DuckDB Transformation

DuckDB is an in-process analytical database designed for fast SQL analytics. It brings several advantages to Keboola transformations:

  • In-process execution — no external database server needed
  • Columnar storage — optimized for analytical queries
  • Block-based orchestration with automatic dependency analysis
  • Parallel execution of independent scripts within blocks
  • Cost-effective alternative to cloud data warehouses for small to medium datasets
  • Rich SQL dialect with modern quality-of-life extensions

Note: DuckDB Transformation is currently in BETA. Breaking changes may occur.

Creating a DuckDB Transformation

To create a new DuckDB transformation, click New Transformation in the Transformations section and select DuckDB Transformation.

Screenshot - New Transformation

Name your transformation, optionally add a description and folder, and click Create Transformation.

Screenshot - Create Transformation

Configuration

The configuration page allows you to set up input/output mappings, write SQL queries, and configure transformation settings.

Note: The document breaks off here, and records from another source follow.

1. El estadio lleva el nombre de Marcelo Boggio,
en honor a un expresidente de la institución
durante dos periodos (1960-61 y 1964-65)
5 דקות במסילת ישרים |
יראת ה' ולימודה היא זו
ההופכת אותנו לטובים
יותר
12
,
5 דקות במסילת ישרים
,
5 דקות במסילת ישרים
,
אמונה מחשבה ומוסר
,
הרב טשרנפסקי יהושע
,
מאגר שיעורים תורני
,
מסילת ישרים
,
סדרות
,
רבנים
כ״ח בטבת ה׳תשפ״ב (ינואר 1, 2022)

Screenshot - DuckDB Transformation Configuration

On the right side panel, you can configure:

  • Timeout — maximum execution time (default: 1 hour)
  • Backend size — amount of memory allocated for the transformation (see Dynamic Backends)
  • DuckDB version — select which DuckDB version to use (see DuckDB Version)
  • Automatic data types — automatically assign data types to output tables
  • Use parquet for input tables — use Parquet format instead of CSV for input data (see Parquet Format)
  • Infer input table data types — infer data types from input tables (see Infer Input Table Data Types)
  • Debug mode — enable debug logging for troubleshooting

DuckDB Version

You can select the DuckDB version used to run the transformation. Use latest (default) to always run on the most recent supported version, or pin to a specific version (e.g., 1.5.2, 1.4.4) for stability. Each supported version runs in its own isolated environment.

Screenshot - DuckDB Version Selection

Block-Based Orchestration

DuckDB transformations use block-based orchestration for organizing and executing SQL code:

  • Blocks are executed sequentially (one after another).
  • Scripts (code pieces) within a block are executed in parallel when they have no dependencies on each other.
  • The system uses SQLGlot to automatically analyze SQL and build a DAG (Directed Acyclic Graph) of dependencies.
  • Execution order is automatically optimized based on the dependency analysis.

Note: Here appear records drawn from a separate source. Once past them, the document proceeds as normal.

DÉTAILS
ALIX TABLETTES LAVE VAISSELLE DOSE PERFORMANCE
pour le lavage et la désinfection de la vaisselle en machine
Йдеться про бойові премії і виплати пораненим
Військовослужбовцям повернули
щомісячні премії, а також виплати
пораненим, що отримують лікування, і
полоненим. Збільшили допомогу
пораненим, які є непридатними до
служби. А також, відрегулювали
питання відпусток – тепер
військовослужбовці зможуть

This means you can organize your transformation into logical blocks and let the system handle parallel execution where possible.

Sync Actions

DuckDB transformations provide four sync actions for debugging and visualization without running the full transformation:

  • Syntax check (syntax_check) — validates your SQL syntax without executing any queries. Useful for catching errors before running the transformation.
  • Lineage visualization (lineage_visualization) — generates a markdown diagram of data dependencies, showing how tables flow through your transformation.
  • Execution plan visualization (execution_plan_visualization) — shows the planned execution order with blocks and batches, illustrating how the automatic DAG organizes your queries.
  • Expected input tables (expected_input_tables) — displays the list of input tables that the transformation expects based on the SQL analysis.

These actions are available from the transformation configuration page and are helpful for understanding and debugging complex transformations.

Dynamic Backends

You can change the backend size to allocate more memory for your transformation. The following sizes are available:

Backend Size Memory Recommended For
XSmall 8 GB Small datasets, testing
Small (default) 16 GB Most use cases
Medium 32 GB Large datasets (5 GB+)
Large 113.6 GB Very large datasets (10 GB+)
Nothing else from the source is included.